At the recent Society for Scholarly Publishing (SSP) Annual Meeting, the matter of the thing that begins with a B that nobody likes to talk about these days, came up. No, not that. Blockchain.
Candidly – I’ve been struggling to work out exactly what it is, and what it is for, and why I should care about it. And I don’t think I’m alone. So here then is a guide as to what it’s about and why and when you should care about it. And by care about it, I mean consider spending money on technology that features it as a component. I’m going to attempt to do this without mentioning one other B word.
There is a LOT to try and get to grips with, so I’m going to start by talking about (hopefully) the simpler bits, and then build from there. Let’s go. Note to tech wizards and other similar types – it’s a guide for the perplexed and confused, okay?
1) Blockchain is a type of database.
To go right back to basics, a database is a way of storing lots of information in a structured way, with each bit of information categorized and labeled, for easy searching and access. Blockchain is a lot more than that, but let’s start here. It has certain features that differentiate it from other data storage and manipulation technologies. Let’s take a look at what those are:
2) A blockchain database holds the data it contains as a linked list.
Basically, this means that all the pieces of information in the database are ordered linearly with each piece of information (or ‘data element’) labeled with a link to the next data element in the list. Let me give you an example: A Spotify playlist is an example of a linked list. Linked list data structures aren’t particularly special (though they can get quite complex) and you can store linked lists in many databases. But, linked list data in a Blockchain database is special. And the reason is that (unlike in other data systems) data in a blockchain database can only be added to.
3) Data cannot be deleted from a blockchain database.
Blockchain is fundamentally designed to only allow data to be added to data.
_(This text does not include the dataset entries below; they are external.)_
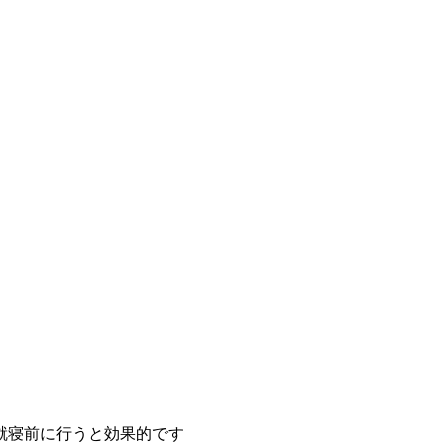
就寝前に行うと効果的です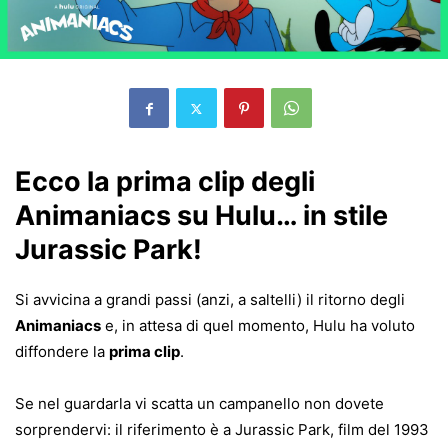
Ecco la prima clip degli
Animaniacs su Hulu… in stile
Jurassic Park!
Si avvicina a grandi passi (anzi, a saltelli) il ritorno degli
Animaniacs
e, in attesa di quel momento, Hulu ha voluto
diffondere la
prima clip
.
Se nel guardarla vi scatta un campanello non dovete
sorprendervi: il riferimento è a Jurassic Park, film del 1993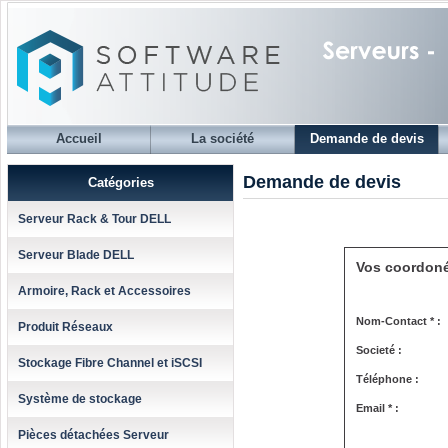
Accueil
La société
Demande de devis
Demande de devis
Catégories
Serveur Rack & Tour DELL
Serveur Blade DELL
Vos coordon
Armoire, Rack et Accessoires
Nom-Contact * :
Produit Réseaux
Societé :
Stockage Fibre Channel et iSCSI
Téléphone :
Système de stockage
Email * :
Pièces détachées Serveur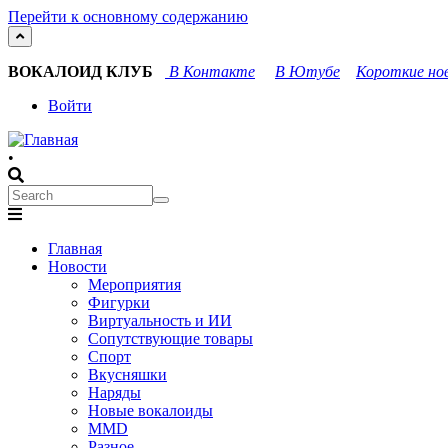
Перейти к основному содержанию
ВОКАЛОИД КЛУБ
В Контакте
В Ютубе
Короткие нов
User
Войти
account
•
menu
Search
Search
Main
Главная
navigation
Новости
Мероприятия
Фигурки
Виртуальность и ИИ
Сопутствующие товары
Спорт
Вкусняшки
Наряды
Новые вокалоиды
MMD
Разное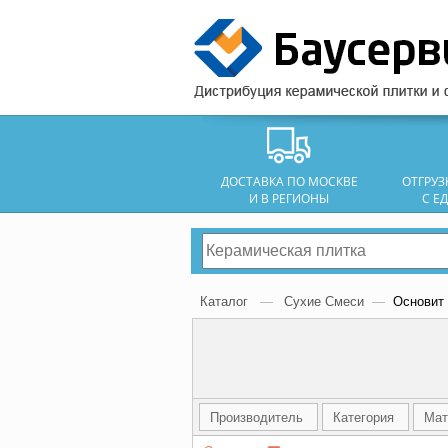
ДОСТАВКА ПО МОСКВЕ
ОТГРУ
И В РЕГИОНЫ
С Е
Каталог
—
Сухие Смеси
—
Основит
Производитель
Категория
Мат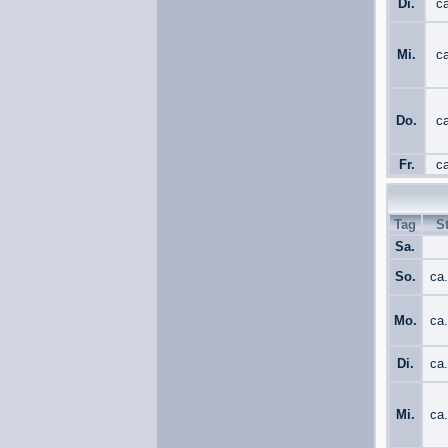
Di.
c
Mi.
c
Do.
c
Fr.
c
Tag
S
Sa.
So.
ca
Mo.
ca
Di.
ca
Mi.
ca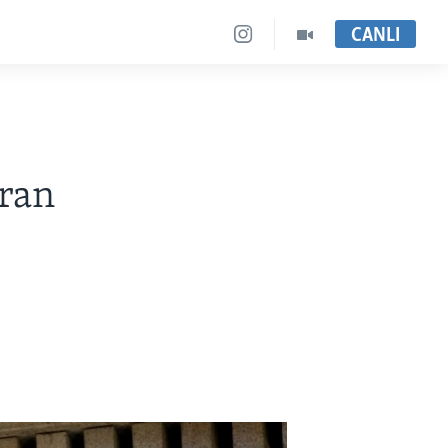
CANLI
İran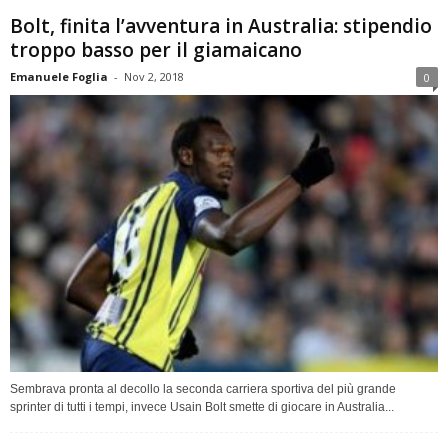
Bolt, finita l’avventura in Australia: stipendio
troppo basso per il giamaicano
Emanuele Foglia
-
Nov 2, 2018
0
Sembrava pronta al decollo la seconda carriera sportiva del più grande
sprinter di tutti i tempi, invece Usain Bolt smette di giocare in Australia...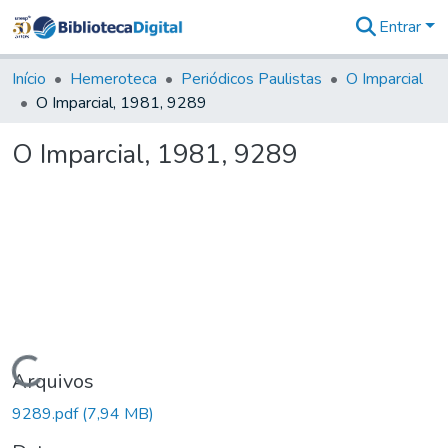
Entrar
Comunidades
&
Início
Hemeroteca
Periódicos Paulistas
O Imparcial
Coleções
O Imparcial, 1981, 9289
Tudo na
Biblioteca
O Imparcial, 1981, 9289
Digital
Estatísticas
Carregando...
Arquivos
9289.pdf
(7,94 MB)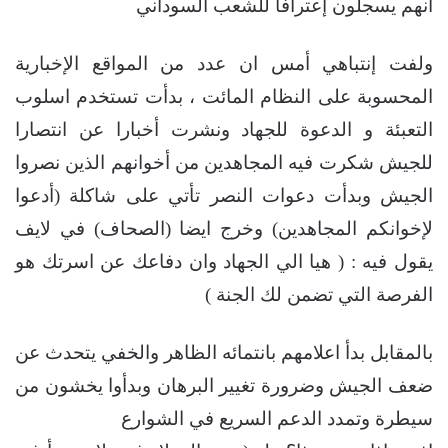
أنهم يسجلون إعترافا للشعب السوداني
ولفت إنتباهي أمس ان عدد من المواقع الإخبارية
المحسوبة على النظام المائت ، بدأت تستخدم اسلوب
التعبئة و الدعوة للجهاد ونشرت أخبارا عن انتصارا
للجيش شكرت فيه المجاهدين من أخوانهم الذين نصروا
الجيش وبدأت دعوات النصر تأتي على شاكلة (أدعوا
لإخوانكم المجاهدين) وخرج ايضا (الصحاف) في لايف
يقول فيه : ( هيا الي الجهاد وان دفاعك عن اسرتك هو
الفرصة التي تضمن لك الجنة )
بالمقابل بدأ اعلامهم بانتمائه الظاهر والخفي يتحدث عن
ضعف الجيش وضرورة تغيير البرهان وبدأوا يخشون من
سيطرة وتمدد الدعم السريع في الشوارع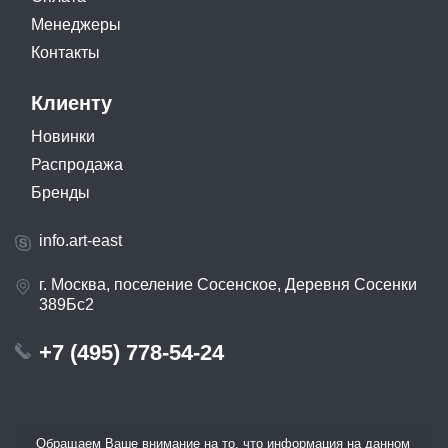
Менеджеры
Контакты
Клиенту
Новинки
Распродажа
Бренды
info.art-east
г. Москва, поселение Сосенское, Деревня Сосенки
389Бс2
+7 (495) 778-54-24
Обращаем Ваше внимание на то, что информация на данном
Data cannot be deleted or altered. Thus, a blockchain database is said to be ‘immutable’ (unchanging). So you would only use it for information that is best looked after in this way. Each data element is encrypted. Each time data is added, the encryption works by taking the new data and encrypting it together with the encrypted data of the preceding data element.
Because you are combining both the current item and the previous item into each encryption, if you wanted to delete or alter any single item, you would have to de-encrypt the item you want to change, and then re-encrypt everything that comes after it in the list. (So, if you anticipated wanting to change items in your database, you would not choose to use blockchain.) But that’s only part of the reason why it’s immutable. We’ll take a look at the other reasons below.
4. Blockchain databases are decentralized.
This one is crucial to understand. So let’s take it from the top. For all sorts of reasons, all databases, regardless of technology, consist of more than one copy. Those reasons include:
- Performance (speed of searching and accessing the data in the database).
- Resilience (being able to get your database working again after something like a power cut)
- Different access rights (being able to keep one copy of master data, with highly restricted access, while working on and potentially mucking up other versions).
With multiple copies, we need to figure out a) how they are connected to each other and b) how we make sure the data they contain is correct in every instance. We call this latter point ‘consensus’. Consensus is the term for an agreed view of what a given set of data contains and how it is structured and labeled. It could be your customer relationship data, your content management system, or the data from a research experiment. All versions of a database need to achieve consensus.
So-called centralized databases need a master or ‘parent’ to keep everything in order with multiple ‘child’ databases that are used in anger. And this master database is the one true source of truth. NONE of the others are. If there’s a discrepancy – the master database version is used to sort that. Every time. In our centralized set-up, the master database is not only the one source of truth, it is also, by virtue of that fact, TRUSTED. And by trusted, I mean that it is the master database that does all the checking to make sure that the data inside it is just so and correct and valid. We call this ‘validation’. There is another approach to database management, and that is ‘decentralized’.
5. Decentralized databases are radically different. There is no master source of truth.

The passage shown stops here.